**Instructions to follow:** Which lines in the records below mention the word "suspension"? Copy each one out.

**Provided records:**
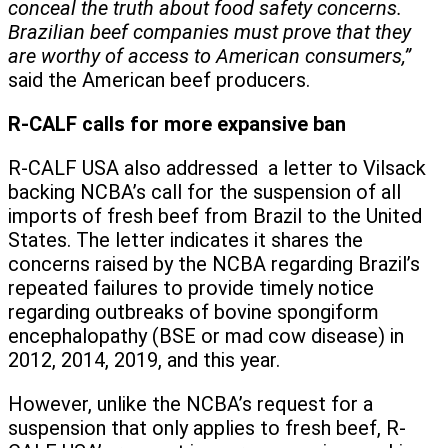
conceal the truth about food safety concerns.
Brazilian beef companies must prove that they
are worthy of access to American consumers,”
said the American beef producers.
R-CALF calls for more expansive ban
R-CALF USA also addressed a letter to Vilsack
backing NCBA’s call for the suspension of all
imports of fresh beef from Brazil to the United
States. The letter indicates it shares the
concerns raised by the NCBA regarding Brazil’s
repeated failures to provide timely notice
regarding outbreaks of bovine spongiform
encephalopathy (BSE or mad cow disease) in
2012, 2014, 2019, and this year.
However, unlike the NCBA’s request for a
suspension that only applies to fresh beef, R-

**Answer space:**
backing NCBA’s call for the suspension of all
suspension that only applies to fresh beef, R-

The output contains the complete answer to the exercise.